YOUR TASK
Search the records below for "sujets" and copy every line it turns up in.

%%

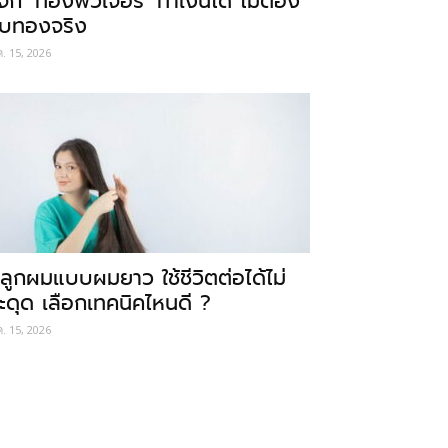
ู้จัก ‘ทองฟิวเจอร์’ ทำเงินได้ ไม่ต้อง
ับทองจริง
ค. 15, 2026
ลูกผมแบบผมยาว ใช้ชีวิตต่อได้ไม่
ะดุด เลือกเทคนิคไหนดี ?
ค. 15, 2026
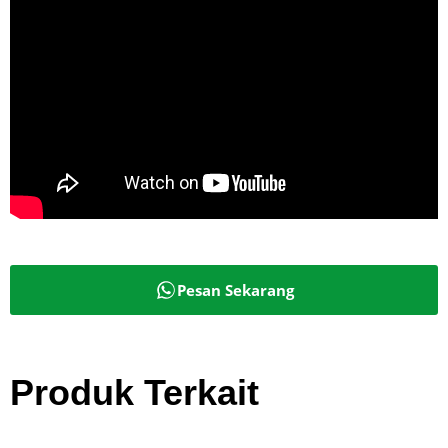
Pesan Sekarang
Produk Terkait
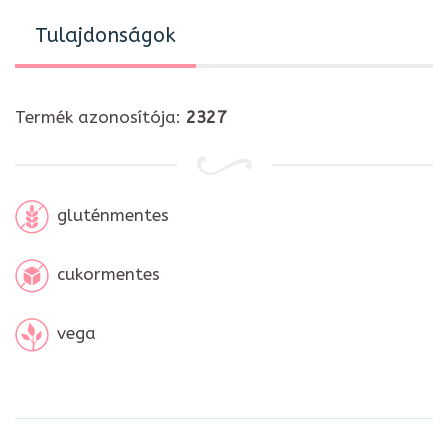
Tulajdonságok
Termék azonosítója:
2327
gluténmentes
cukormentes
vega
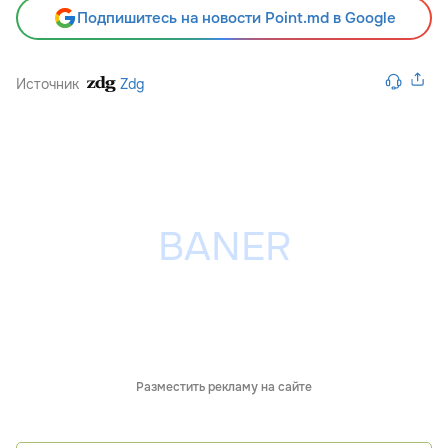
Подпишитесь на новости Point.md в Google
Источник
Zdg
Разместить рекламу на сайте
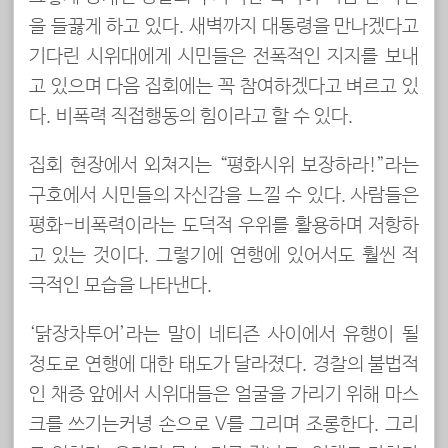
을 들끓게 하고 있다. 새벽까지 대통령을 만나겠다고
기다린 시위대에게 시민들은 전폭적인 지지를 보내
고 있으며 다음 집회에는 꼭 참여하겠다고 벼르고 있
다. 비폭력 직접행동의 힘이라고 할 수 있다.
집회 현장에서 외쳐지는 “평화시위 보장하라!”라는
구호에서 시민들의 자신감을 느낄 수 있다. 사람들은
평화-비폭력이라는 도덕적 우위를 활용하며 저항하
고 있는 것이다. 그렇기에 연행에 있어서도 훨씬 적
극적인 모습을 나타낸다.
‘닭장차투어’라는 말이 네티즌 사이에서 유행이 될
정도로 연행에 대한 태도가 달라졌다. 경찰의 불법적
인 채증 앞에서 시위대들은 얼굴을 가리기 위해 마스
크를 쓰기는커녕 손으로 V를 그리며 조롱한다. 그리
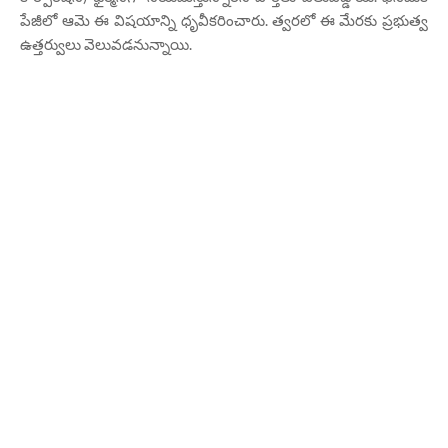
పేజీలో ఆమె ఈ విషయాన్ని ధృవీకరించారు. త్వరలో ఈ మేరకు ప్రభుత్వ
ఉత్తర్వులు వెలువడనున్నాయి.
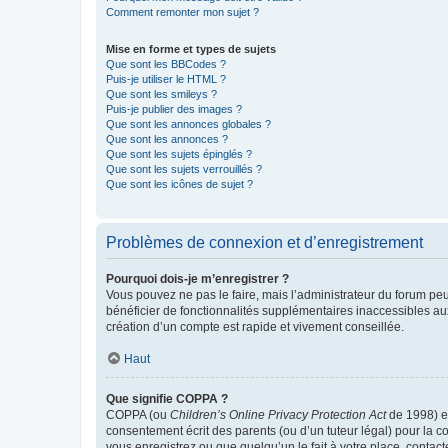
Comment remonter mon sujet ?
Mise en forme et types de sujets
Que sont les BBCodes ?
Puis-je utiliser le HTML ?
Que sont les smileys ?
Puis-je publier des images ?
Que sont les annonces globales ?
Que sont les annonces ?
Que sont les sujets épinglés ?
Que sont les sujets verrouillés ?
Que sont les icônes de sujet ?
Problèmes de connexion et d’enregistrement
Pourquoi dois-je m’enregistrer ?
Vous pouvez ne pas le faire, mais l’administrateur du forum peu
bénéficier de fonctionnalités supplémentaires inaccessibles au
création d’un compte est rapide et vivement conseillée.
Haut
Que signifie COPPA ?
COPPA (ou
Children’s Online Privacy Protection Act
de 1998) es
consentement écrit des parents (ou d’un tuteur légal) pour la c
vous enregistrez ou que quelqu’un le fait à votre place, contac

%%
%%

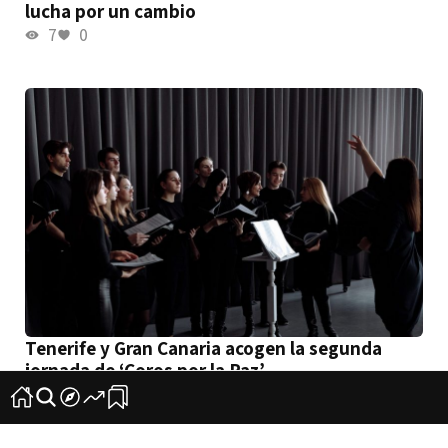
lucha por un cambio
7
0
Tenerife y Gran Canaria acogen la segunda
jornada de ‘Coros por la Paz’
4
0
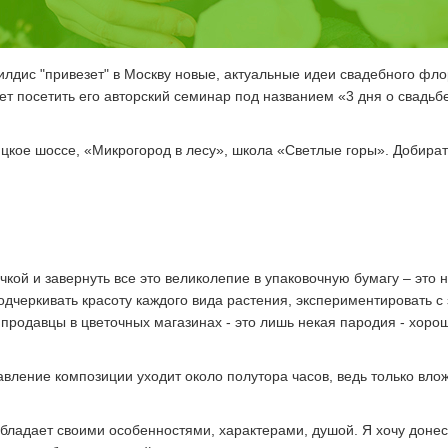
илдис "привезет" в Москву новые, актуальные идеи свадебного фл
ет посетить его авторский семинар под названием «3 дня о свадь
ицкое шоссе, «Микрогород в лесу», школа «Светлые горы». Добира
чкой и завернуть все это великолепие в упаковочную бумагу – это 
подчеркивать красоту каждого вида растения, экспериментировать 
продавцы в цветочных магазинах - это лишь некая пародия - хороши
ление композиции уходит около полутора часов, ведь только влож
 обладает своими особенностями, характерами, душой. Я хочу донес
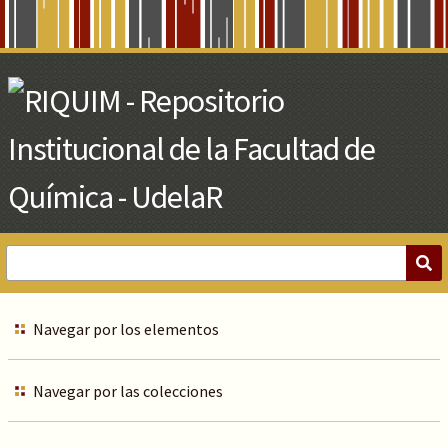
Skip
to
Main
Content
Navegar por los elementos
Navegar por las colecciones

%%
%%

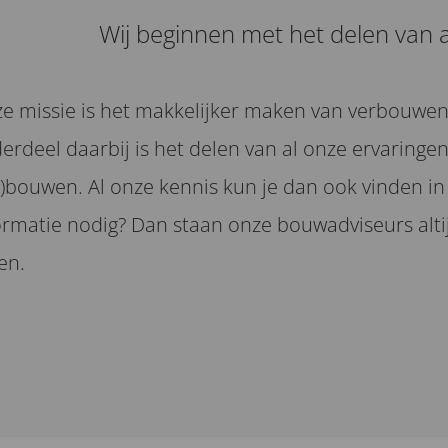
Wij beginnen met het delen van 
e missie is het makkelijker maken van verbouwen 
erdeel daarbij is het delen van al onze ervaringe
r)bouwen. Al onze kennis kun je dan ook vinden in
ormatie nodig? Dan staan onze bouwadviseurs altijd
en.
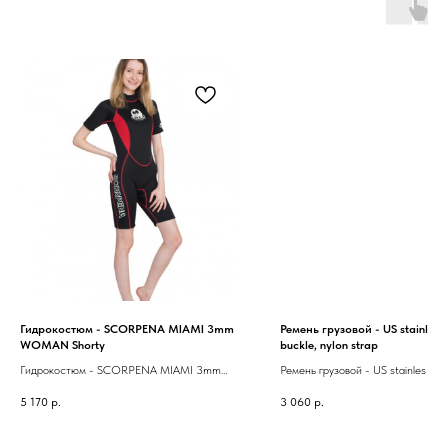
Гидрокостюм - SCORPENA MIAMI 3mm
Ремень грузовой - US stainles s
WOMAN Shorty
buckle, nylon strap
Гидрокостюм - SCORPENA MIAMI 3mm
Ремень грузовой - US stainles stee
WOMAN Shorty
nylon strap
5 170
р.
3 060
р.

%%

OUTPUT FOR THIS TASK
Mise en forme et types de sujets
Que sont les sujets épinglés ?
Que sont les sujets verrouillés ?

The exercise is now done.